In other 3DMark subtests, the Asus notebook didn’t disappoint, either. It scored 14,191 in Fire Strike, 34,399 in Sky Diver and 35,890 in Cloud Gate.
To get a sense of real-world performance, I fired up the Battlefield V shooter from late last year and the Scar II did extremely well too. It hardly broke sweat.
In the early single-player campaign missions, I recorded consistent frame rates of solidly 60 frames per second, with all the eye candy turned on with Ultra settings.
Usually, you aim for 60 frames per second to get super smooth action on screen, and to avoid hang-ups during intense action that could cost you a game.

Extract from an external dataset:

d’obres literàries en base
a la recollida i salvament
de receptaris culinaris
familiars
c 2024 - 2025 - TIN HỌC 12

Here, the GTX 1070 graphics chip on the Scar II stands clearly ahead the slower GTX 1060 on the Dell and HP machines that sported it. On Full HD resolution, with the pretty effects turned on, the faster graphics chip is what you’d want to spend your money on.
What about everyday performance? The gaming-class hardware has the muscle to crunch through your spreadsheets and handle your videoconference calls, though a benchmark test turned out a bit of a surprise.

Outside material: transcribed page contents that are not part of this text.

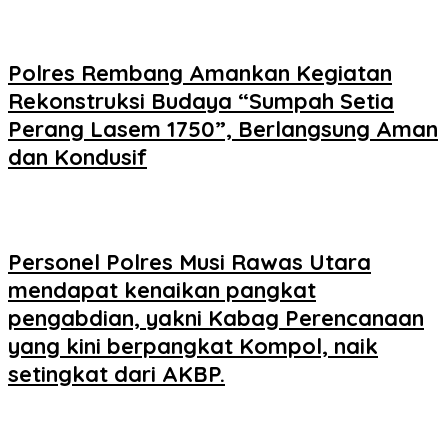
Polres Rembang Amankan Kegiatan
Rekonstruksi Budaya “Sumpah Setia
Perang Lasem 1750”, Berlangsung Aman
dan Kondusif
Personel Polres Musi Rawas Utara
mendapat kenaikan pangkat
pengabdian, yakni Kabag Perencanaan
yang kini berpangkat Kompol, naik
setingkat dari AKBP.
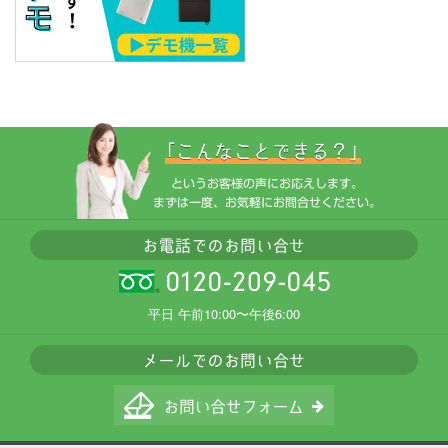
平日 午前10:00〜午後6:00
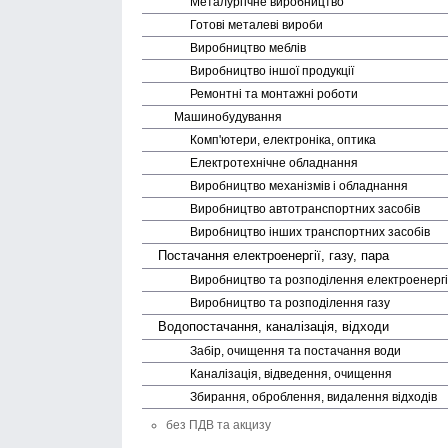
Металургічне виробництво
Готові металеві вироби
Виробництво меблів
Виробництво іншої продукції
Ремонтні та монтажні роботи
Машино­будування
Комп'ютери, електроніка, оптика
Електро­технічне обладнання
Виробництво механізмів і обладнання
Виробництво авто­транспортних засобів
Виробництво інших транспортних засобів
Постачання електро­енергії, газу, пара
Виробництво та розподілення електро­енергі
Виробництво та розподілення газу
Водопостачання, каналізація, відходи
Забір, очищення та постачання води
Каналізація, відведення, очищення
Збирання, оброблення, видалення відходів
без ПДВ та акцизу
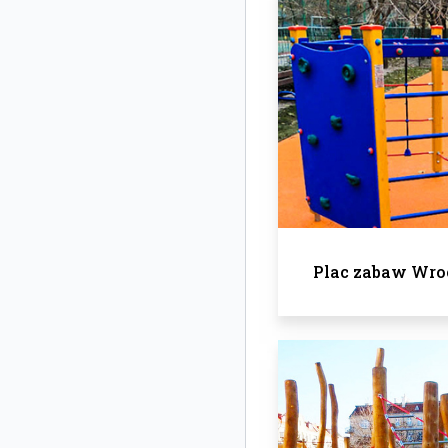
Plac zabaw Wro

In PCMark 10, which measures performance in tasks like office productivity, the Scar II scored only 4,104. This is surprisingly lower than what I got on the HP Omen 15 (4,319) and Dell G7 (5,031).

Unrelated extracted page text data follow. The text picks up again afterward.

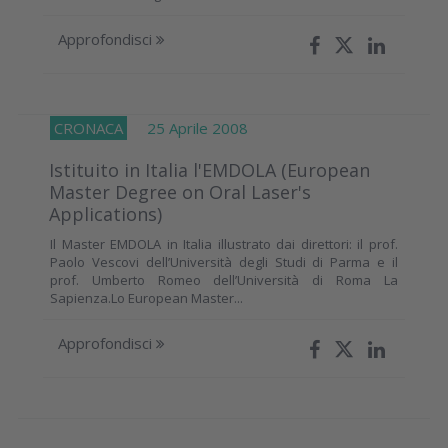
Approfondisci
CRONACA
25 Aprile 2008
Istituito in Italia l'EMDOLA (European
Master Degree on Oral Laser's
Applications)
Il Master EMDOLA in Italia illustrato dai direttori: il prof.
Paolo Vescovi dell’Università degli Studi di Parma e il
prof. Umberto Romeo dell’Università di Roma La
Sapienza.Lo European Master...
Approfondisci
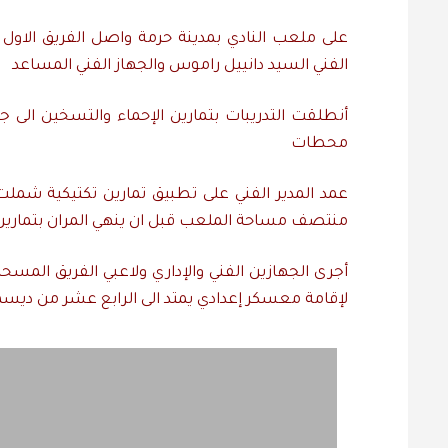
على ملعب النادي بمدينة حرمة واصل الفريق الاول لك
الفني السيد دانييل راموس والجهاز الفني المساعد
أنطلقت التدريبات بتمارين الإحماء والتسخين الى جا
محطات
عمد المدير الفني على تطبيق تمارين تكتيكية شمل
منتصف مساحة الملعب قبل ان ينهي المران بتمارين ا
لإقامة معسكر إعدادي يمتد الى الرابع عشر من ديسم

To be fair, I suspect you would rather play games on this purpose-built machine. The good news is that the keys here are well thought-out. There is good key travel and space between keys.
Plus, the AWSD keys, used the most in first-person shooters, stand out with their own unique lighting options. Cool, if you’re into that, but for me, that also makes the keys easier to find in a dim room.
Perhaps what’s more important is the 144Hz refresh rate on the Full HD display. Together with the 3-millisecond response time, it ensures that you don’t slow down when things are happening fast all around you, say, when you’re getting into a close-range shootout.
There are a lot of things I like about the Scar II, particularly its thermal design. As a manufacturer of motherboards, Asus has shown its expertise here in designing a notebook that runs cool even with a high-performance graphics engine.
All the heat is pushed to the back of the laptop using two 12-volt fans and a new heatpipe design. This means the top of the laptop, especially the area where you rest your palms, feels cool and comfortable even when things are spinning up.
I like it that the machine stays cool even with hours of gaming. Plus, the non-slip and fingerprint-free design earns points too for both practical and aesthetic appeal.
Asus is certainly banking on these features to sell its laptop. The Scar II model I reviewed costs S$3,398, which isn’t cheap compared to some of its rivals that may be going for under S$3,000.
However, if you value its superior design and overall quality, I’d say the new Asus notebook should be high on your shopping list. It’s a solid gaming machine.